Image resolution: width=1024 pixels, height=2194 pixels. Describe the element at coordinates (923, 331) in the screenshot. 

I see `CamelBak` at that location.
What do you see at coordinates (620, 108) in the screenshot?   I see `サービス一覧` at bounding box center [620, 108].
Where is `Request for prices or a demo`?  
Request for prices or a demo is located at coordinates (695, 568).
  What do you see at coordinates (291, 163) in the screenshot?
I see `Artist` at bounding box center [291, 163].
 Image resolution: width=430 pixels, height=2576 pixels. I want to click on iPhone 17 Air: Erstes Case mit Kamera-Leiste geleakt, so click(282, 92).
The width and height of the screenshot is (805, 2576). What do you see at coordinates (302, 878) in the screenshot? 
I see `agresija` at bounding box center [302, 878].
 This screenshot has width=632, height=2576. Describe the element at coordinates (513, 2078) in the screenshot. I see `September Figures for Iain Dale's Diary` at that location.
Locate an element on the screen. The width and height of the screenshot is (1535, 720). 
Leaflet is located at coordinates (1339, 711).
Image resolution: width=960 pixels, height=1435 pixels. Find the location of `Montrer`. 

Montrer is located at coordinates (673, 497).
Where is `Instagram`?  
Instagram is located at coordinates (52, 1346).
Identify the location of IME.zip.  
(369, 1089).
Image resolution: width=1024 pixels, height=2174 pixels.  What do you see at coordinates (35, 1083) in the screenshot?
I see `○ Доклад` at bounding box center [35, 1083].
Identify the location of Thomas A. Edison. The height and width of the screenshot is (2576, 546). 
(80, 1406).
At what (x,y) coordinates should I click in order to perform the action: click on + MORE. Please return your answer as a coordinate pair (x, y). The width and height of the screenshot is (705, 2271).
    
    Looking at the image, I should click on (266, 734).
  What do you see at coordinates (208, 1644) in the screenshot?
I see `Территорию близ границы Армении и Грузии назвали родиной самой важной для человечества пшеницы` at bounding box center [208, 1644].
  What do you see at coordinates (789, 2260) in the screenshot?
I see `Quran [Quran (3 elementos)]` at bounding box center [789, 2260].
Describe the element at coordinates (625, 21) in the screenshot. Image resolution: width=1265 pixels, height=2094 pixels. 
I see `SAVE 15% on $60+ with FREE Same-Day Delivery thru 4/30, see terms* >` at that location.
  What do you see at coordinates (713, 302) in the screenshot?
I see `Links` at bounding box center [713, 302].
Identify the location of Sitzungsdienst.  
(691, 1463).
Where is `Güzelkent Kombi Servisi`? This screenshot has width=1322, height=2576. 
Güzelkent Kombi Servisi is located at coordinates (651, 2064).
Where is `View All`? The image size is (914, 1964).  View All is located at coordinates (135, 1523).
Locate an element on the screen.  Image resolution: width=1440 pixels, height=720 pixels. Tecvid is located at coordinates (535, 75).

================

Please restate, exactly as written, the line that holds "Identify the location of Sitzungsdienst." and all remaining lines of the data above, and only those.

Identify the location of Sitzungsdienst.  
(691, 1463).
Where is `Güzelkent Kombi Servisi`? This screenshot has width=1322, height=2576. 
Güzelkent Kombi Servisi is located at coordinates (651, 2064).
Where is `View All`? The image size is (914, 1964).  View All is located at coordinates (135, 1523).
Locate an element on the screen.  Image resolution: width=1440 pixels, height=720 pixels. Tecvid is located at coordinates (535, 75).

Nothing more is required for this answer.